### EXERCISE AIM
Begin with the line containing "[Показать или скрыть" and reproduce it and all later lines exactly, through the last line of the records. Add nothing else.

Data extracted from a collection
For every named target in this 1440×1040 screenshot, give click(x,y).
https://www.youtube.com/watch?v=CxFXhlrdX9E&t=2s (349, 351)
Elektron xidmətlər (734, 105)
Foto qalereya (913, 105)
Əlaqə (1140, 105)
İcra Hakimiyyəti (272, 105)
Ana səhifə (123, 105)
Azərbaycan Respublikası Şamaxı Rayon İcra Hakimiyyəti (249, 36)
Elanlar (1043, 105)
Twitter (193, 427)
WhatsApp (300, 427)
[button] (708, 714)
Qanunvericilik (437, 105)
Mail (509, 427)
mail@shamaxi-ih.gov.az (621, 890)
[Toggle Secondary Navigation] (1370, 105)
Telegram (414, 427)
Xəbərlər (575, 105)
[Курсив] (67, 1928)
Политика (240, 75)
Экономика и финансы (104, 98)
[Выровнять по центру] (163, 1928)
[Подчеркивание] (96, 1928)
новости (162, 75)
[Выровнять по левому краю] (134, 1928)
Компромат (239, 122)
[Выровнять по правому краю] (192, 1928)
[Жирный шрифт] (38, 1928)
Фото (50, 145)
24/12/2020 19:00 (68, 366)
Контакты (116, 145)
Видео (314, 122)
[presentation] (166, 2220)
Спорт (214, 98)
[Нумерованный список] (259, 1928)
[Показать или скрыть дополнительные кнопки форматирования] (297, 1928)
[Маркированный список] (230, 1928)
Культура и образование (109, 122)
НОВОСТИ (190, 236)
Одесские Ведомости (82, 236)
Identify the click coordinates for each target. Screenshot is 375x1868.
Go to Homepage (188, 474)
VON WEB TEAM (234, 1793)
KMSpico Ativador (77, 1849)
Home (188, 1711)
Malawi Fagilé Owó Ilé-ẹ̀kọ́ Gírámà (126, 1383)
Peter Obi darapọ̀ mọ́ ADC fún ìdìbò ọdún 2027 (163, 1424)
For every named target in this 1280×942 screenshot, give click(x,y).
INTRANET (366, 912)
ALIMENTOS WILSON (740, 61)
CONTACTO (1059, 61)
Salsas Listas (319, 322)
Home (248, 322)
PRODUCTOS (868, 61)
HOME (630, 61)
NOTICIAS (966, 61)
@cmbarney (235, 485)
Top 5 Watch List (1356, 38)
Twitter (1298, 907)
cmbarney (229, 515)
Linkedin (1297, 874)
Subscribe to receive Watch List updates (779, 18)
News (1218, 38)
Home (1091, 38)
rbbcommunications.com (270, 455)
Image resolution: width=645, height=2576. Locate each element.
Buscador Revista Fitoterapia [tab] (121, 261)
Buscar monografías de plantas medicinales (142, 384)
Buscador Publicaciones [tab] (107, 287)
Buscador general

### RESULT FOR THIS TASK
[Показать или скрыть дополнительные кнопки форматирования] (297, 1928)
[Маркированный список] (230, 1928)
Культура и образование (109, 122)
НОВОСТИ (190, 236)
Одесские Ведомости (82, 236)
Identify the click coordinates for each target. Screenshot is 375x1868.
Go to Homepage (188, 474)
VON WEB TEAM (234, 1793)
KMSpico Ativador (77, 1849)
Home (188, 1711)
Malawi Fagilé Owó Ilé-ẹ̀kọ́ Gírámà (126, 1383)
Peter Obi darapọ̀ mọ́ ADC fún ìdìbò ọdún 2027 (163, 1424)
For every named target in this 1280×942 screenshot, give click(x,y).
INTRANET (366, 912)
ALIMENTOS WILSON (740, 61)
CONTACTO (1059, 61)
Salsas Listas (319, 322)
Home (248, 322)
PRODUCTOS (868, 61)
HOME (630, 61)
NOTICIAS (966, 61)
@cmbarney (235, 485)
Top 5 Watch List (1356, 38)
Twitter (1298, 907)
cmbarney (229, 515)
Linkedin (1297, 874)
Subscribe to receive Watch List updates (779, 18)
News (1218, 38)
Home (1091, 38)
rbbcommunications.com (270, 455)
Image resolution: width=645, height=2576. Locate each element.
Buscador Revista Fitoterapia [tab] (121, 261)
Buscar monografías de plantas medicinales (142, 384)
Buscador Publicaciones [tab] (107, 287)
Buscador general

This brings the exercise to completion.